The gist: A recent study found that melanoma patients who develop a side effect called vitiligo during treatment with immunotherapy are more likely to have good survival outcomes. A patient with vitiligo experiences a loss of dark skin pigment and develops patches of lighter-colored skin. Immunotherapy is a type of treatment that boosts a patient’s own immune system to fight cancer. The study found that patients who develop vitiligo during immunotherapy treatment have longer survival times. They also experience a longer period of time without their cancer worsening after treatment.
“In a systematic review and meta-analysis reported in the Journal of Clinical Oncology, Teulings et al found that development of vitiligo in patients receiving immunotherapy for stage III or IV melanoma was a significant predictor of improved progression-free and overall survival.
“The study involved data from 5,737 patients in 137 studies on melanoma immunotherapy published between 1995 and 2013 that reported on autoimmune toxicity or vitiligo. The studies included a total of 139 treatment arms, including general immune stimulation in 11, vaccine in 84, antibody-based treatment in 28, and adoptive transfer in 16.
“The overall incidence of vitiligo was 3.4% (95% confidence interval = 2.5%–4.5%). In 27 studies reporting individual patient data, analysis adjusting for age and sex showed that development of vitiligo was associated with significantly improved progression-free survival (hazard ratio [HR] = 0.51, P = .005) and overall survival (HR = 0.25, P = .003).

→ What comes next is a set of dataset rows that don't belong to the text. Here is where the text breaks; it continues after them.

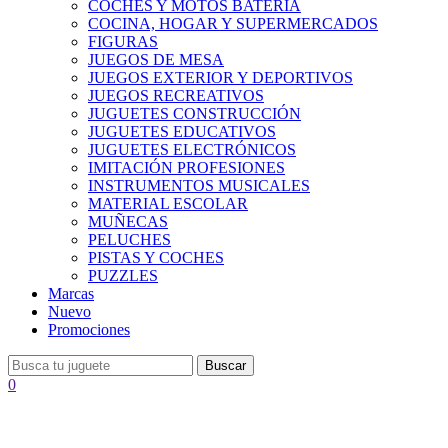
COCHES Y MOTOS BATERÍA
COCINA, HOGAR Y SUPERMERCADOS
FIGURAS
JUEGOS DE MESA
JUEGOS EXTERIOR Y DEPORTIVOS
JUEGOS RECREATIVOS
JUGUETES CONSTRUCCIÓN
JUGUETES EDUCATIVOS
JUGUETES ELECTRÓNICOS
IMITACIÓN PROFESIONES
INSTRUMENTOS MUSICALES
MATERIAL ESCOLAR
MUÑECAS
PELUCHES
PISTAS Y COCHES
PUZZLES
Marcas
Nuevo
Promociones
Buscar
0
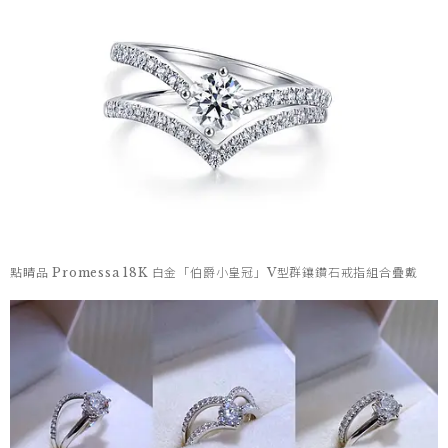
點睛品 Promessa 18K 白金「伯爵小皇冠」V型群鑲鑽石戒指組合疊戴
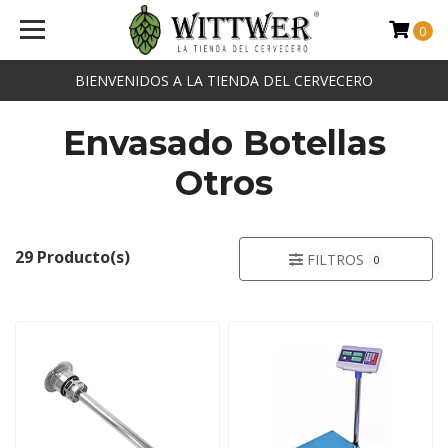
0
BIENVENIDOS A LA TIENDA DEL CERVECERO
Envasado Botellas
Otros
29 Producto(s)
FILTROS
0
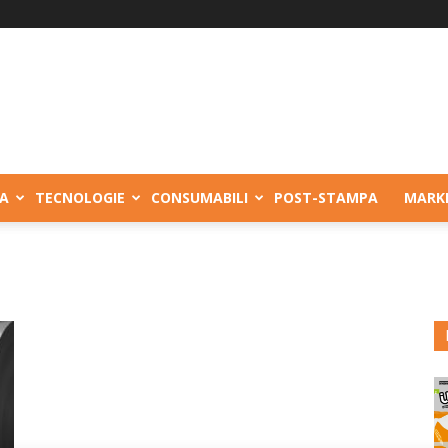
A
TECNOLOGIE
CONSUMABILI
POST-STAMPA
MARK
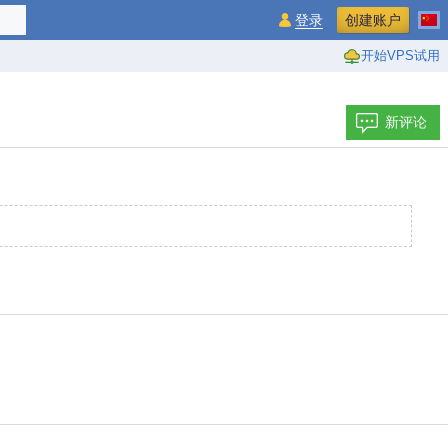
登录
创建账户
开始VPS试用
新评论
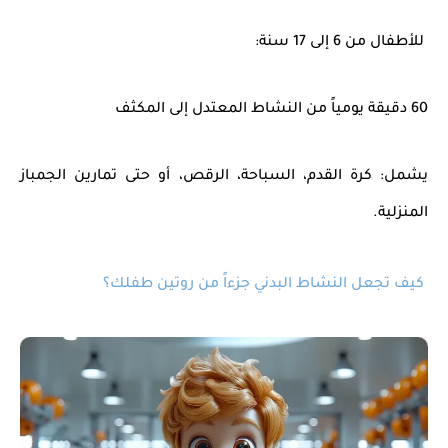
للأطفال من 6 إلى 17 سنة:
60 دقيقة يومياً من النشاط المعتدل إلى المكثف
يشمل: كرة القدم، السباحة، الرقص، أو حتى تمارين الجمباز
المنزلية.
كيف تجعل النشاط البدني جزءاً من روتين طفلك؟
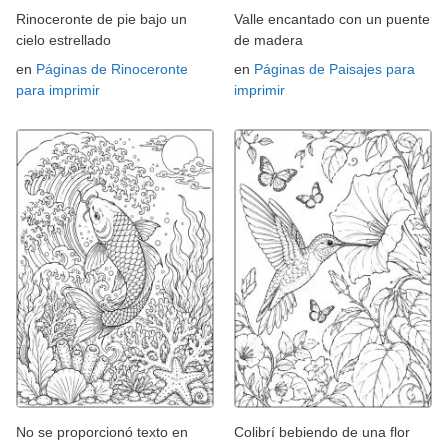
Rinoceronte de pie bajo un
Valle encantado con un puente
cielo estrellado
de madera
en
Páginas de Rinoceronte
en
Páginas de Paisajes para
para imprimir
imprimir
No se proporcionó texto en
Colibrí bebiendo de una flor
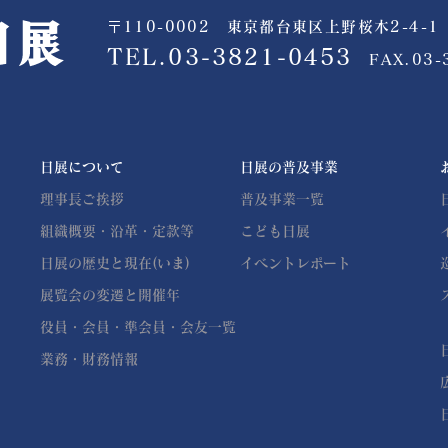
〒110-0002 東京都台東区上野桜木2-4-1
公益社団法人 日展
TEL.03-3821-0453
FAX.03-
日展について
日展の普及事業
理事長ご挨拶
普及事業一覧
組織概要・沿革・定款等
こども日展
日展の歴史と現在(いま)
イベントレポート
展覧会の変遷と開催年
役員・会員・準会員・会友一覧
業務・財務情報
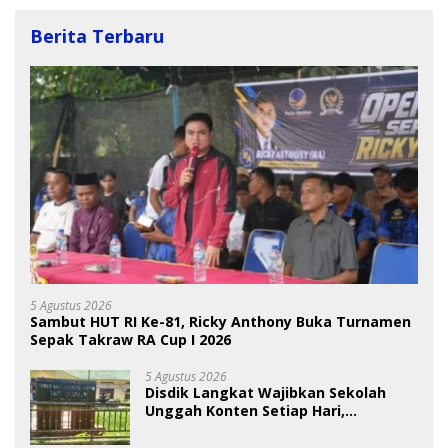
Berita Terbaru
5 Agustus 2026
Sambut HUT RI Ke-81, Ricky Anthony Buka Turnamen
Sepak Takraw RA Cup I 2026
5 Agustus 2026
Disdik Langkat Wajibkan Sekolah
Unggah Konten Setiap Hari,
Pengamat Soroti Perlindungan Data
Anak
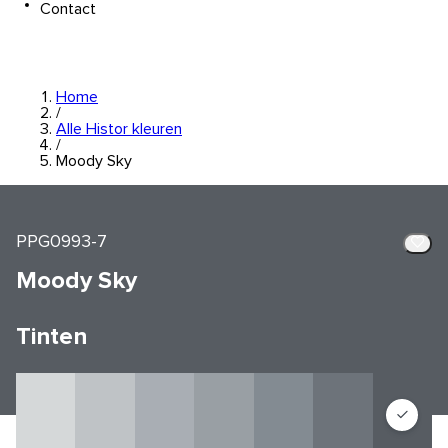
Contact
Home
/
Alle Histor kleuren
/
Moody Sky
PPG0993-7
Moody Sky
Tinten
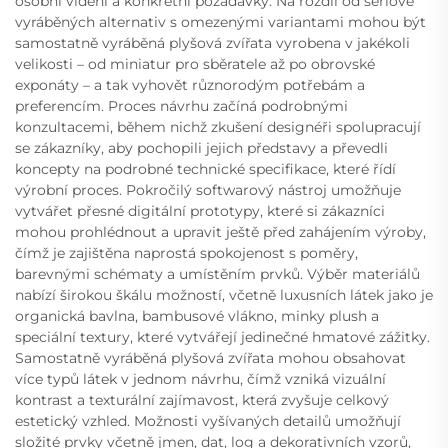
osobní vidění a konkrétní požadavky. Na rozdíl od sériově
vyráběných alternativ s omezenými variantami mohou být
samostatně vyráběná plyšová zvířata vyrobena v jakékoli
velikosti – od miniatur pro sběratele až po obrovské
exponáty – a tak vyhovět různorodým potřebám a
preferencím. Proces návrhu začíná podrobnými
konzultacemi, během nichž zkušení designéři spolupracují
se zákazníky, aby pochopili jejich představy a převedli
koncepty na podrobné technické specifikace, které řídí
výrobní proces. Pokročilý softwarový nástroj umožňuje
vytvářet přesné digitální prototypy, které si zákazníci
mohou prohlédnout a upravit ještě před zahájením výroby,
čímž je zajištěna naprostá spokojenost s poměry,
barevnými schématy a umístěním prvků. Výběr materiálů
nabízí širokou škálu možností, včetně luxusních látek jako je
organická bavlna, bambusové vlákno, minky plush a
speciální textury, které vytvářejí jedinečné hmatové zážitky.
Samostatně vyráběná plyšová zvířata mohou obsahovat
více typů látek v jednom návrhu, čímž vzniká vizuální
kontrast a texturální zajímavost, která zvyšuje celkový
estetický vzhled. Možnosti vyšívaných detailů umožňují
složité prvky včetně jmen, dat, log a dekorativních vzorů,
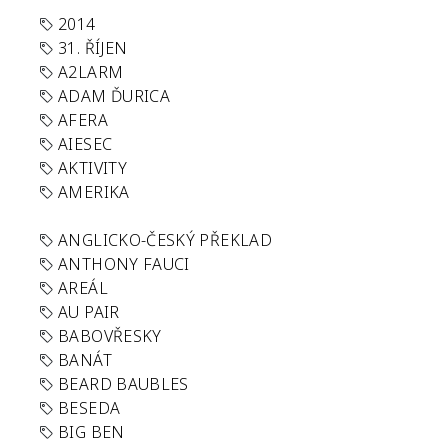
2014
31. ŘÍJEN
A2LARM
ADAM ĎURICA
AFERA
AIESEC
AKTIVITY
AMERIKA
ANGLICKO-ČESKÝ PŘEKLAD
ANTHONY FAUCI
AREÁL
AU PAIR
BABOVŘESKY
BANÁT
BEARD BAUBLES
BESEDA
BIG BEN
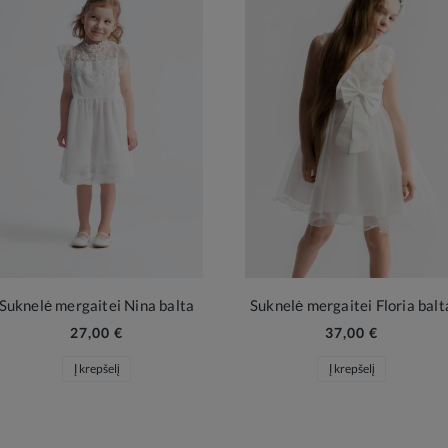
Suknelė mergaitei Nina balta
Suknelė mergaitei Floria balt
27,00 €
37,00 €
Į krepšelį
Į krepšelį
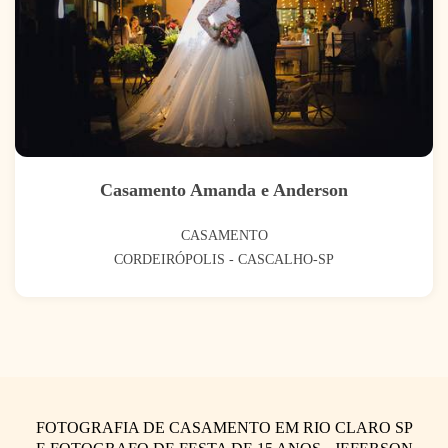
Casamento Amanda e Anderson
CASAMENTO
CORDEIRÓPOLIS - CASCALHO-SP
FOTOGRAFIA DE CASAMENTO EM RIO CLARO SP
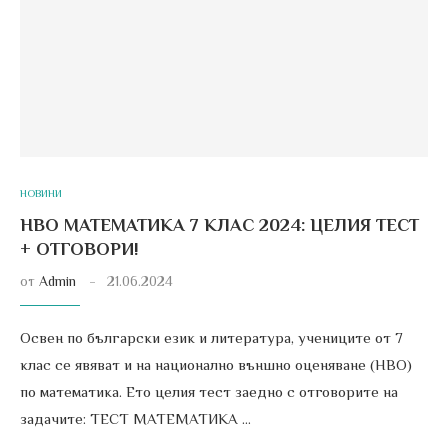
НОВИНИ
НВО МАТЕМАТИКА 7 КЛАС 2024: ЦЕЛИЯ ТЕСТ
+ ОТГОВОРИ!
от
Admin
21.06.2024
Освен по български език и литература, учениците от 7
клас се явяват и на национално външно оценяване (НВО)
по математика. Ето целия тест заедно с отговорите на
задачите: ТЕСТ МАТЕМАТИКА …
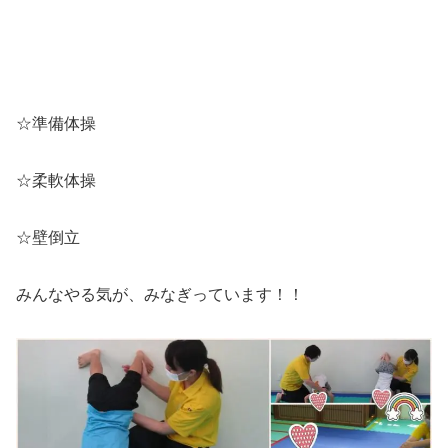
☆準備体操
☆柔軟体操
☆壁倒立
みんなやる気が、みなぎっています！！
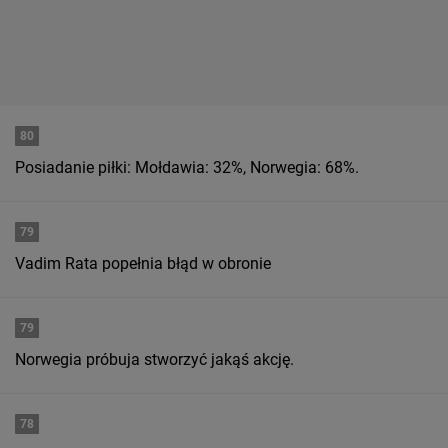
80
Posiadanie piłki: Mołdawia: 32%, Norwegia: 68%.
79
Vadim Rata popełnia błąd w obronie
79
Norwegia próbuja stworzyć jakąś akcję.
78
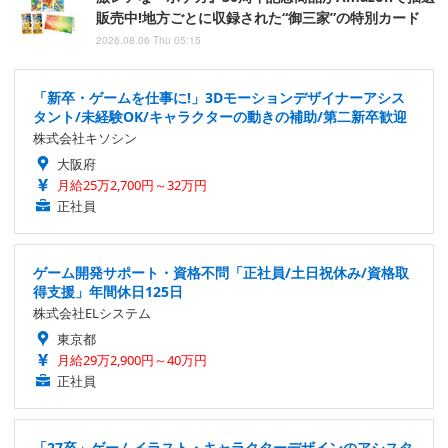
販売中!地方ごとに収録された“御三家”の特別カード
2026.08.06 Thu 05:15
「新卒・ゲームを仕事に!」3Dモーションデザイナーアシス
タント/未経験OK/キャラクターの動きの補助/第二新卒歓迎
株式会社キソシン
大阪府
月給25万2,700円～32万円
正社員
ゲーム開発サポート・資格不問「正社員/土日祝休み/資格取
得支援」年間休日125日
株式会社ELシステム
東京都
月給29万2,900円～40万円
正社員
「27卒」ゲームイラスト・キャラクターデザインのアシスタ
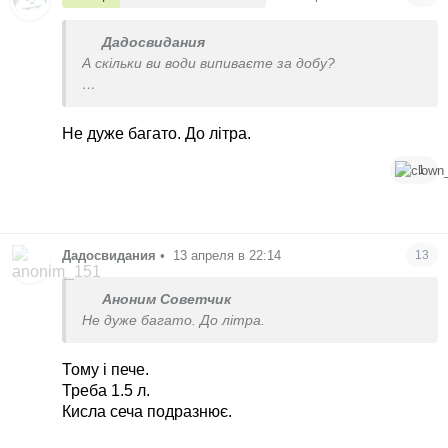
Дадосвидания
А скільки ви води випиваєте за добу?
Стало краще з перших 0.5 таблетки (тих, що
підійшли) - нарешті з´явилось відчуття, що я не
Не дуже багато. До літра.
хочу в туалет, бо воно мене вже не покидало.
1
Дадосвидания
•
13 апреля в 22:14
13
Аноним Советчик
Не дуже багато. До літра.
Тому і пече.
Треба 1.5 л.
Кисла сеча подразнює.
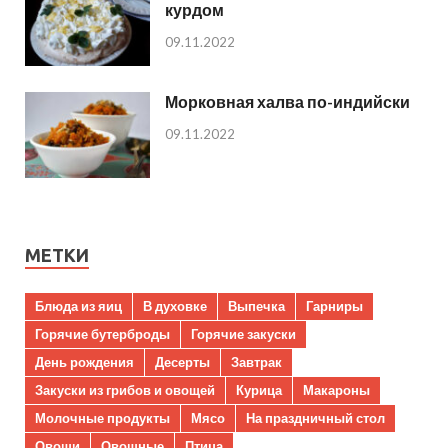
курдом
09.11.2022
Морковная халва по-индийски
09.11.2022
МЕТКИ
Блюда из яиц
В духовке
Выпечка
Гарниры
Горячие бутерброды
Горячие закуски
День рождения
Десерты
Завтрак
Закуски из грибов и овощей
Курица
Макароны
Молочные продукты
Мясо
На праздничный стол
Овощи
Овощные
Птица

“The investigators concluded: ‘Although vitiligo occurs only in a low percentage of patients with melanoma treated with immunotherapy, our findings suggest clear survival benefit in these patients. Awareness of vitiligo induction in patients with melanoma is important as an indicator of robust antimelanoma immunity and associated improved survival.’ ”
Pommiera A, Audemarda A, Duranda A, Lengagne R, et al. PNAS. Jul 22, 2013.
“The present study evaluates the impact of immune cell populations on metastatic development in a model of spontaneous melanoma [mice expressing the human RET oncogene under the control of the metallothionein promoter (MT/ret mice)]. In this model, cancer cells disseminate early but remain dormant for several weeks. Then, MT/ret mice develop cutaneous metastases and, finally, distant metastases. A total of 35% of MT/ret mice develop a vitiligo, a skin depigmentation attributable to the lysis of normal melanocytes, associated with a delay in tumor progression. Here, we find that regulatory CD4+ T cells accumulate in the skin, the spleen, and tumor-draining lymph nodes of MT/ret mice not developing vitiligo. Regulatory T-cell depletion and IL-10 neutralization led to increased occurrence of vitiligo that correlated with a decreased incidence of melanoma metastases. In contrast, inflammatory monocytes/dendritic cells accumulate in the skin of MT/ret mice with active vitiligo. Moreover, they inhibit tumor cell proliferation in vitro through a reactive oxygen species-dependent mechanism, and both their depletion and reactive oxygen species neutralization in vivo increased tumor cell dissemination. Altogether, our data suggest that regulatory CD4+ T cells favor tumor progression, in part, by inhibiting recruitment and/or differentiation of inflammatory monocytes in the skin.”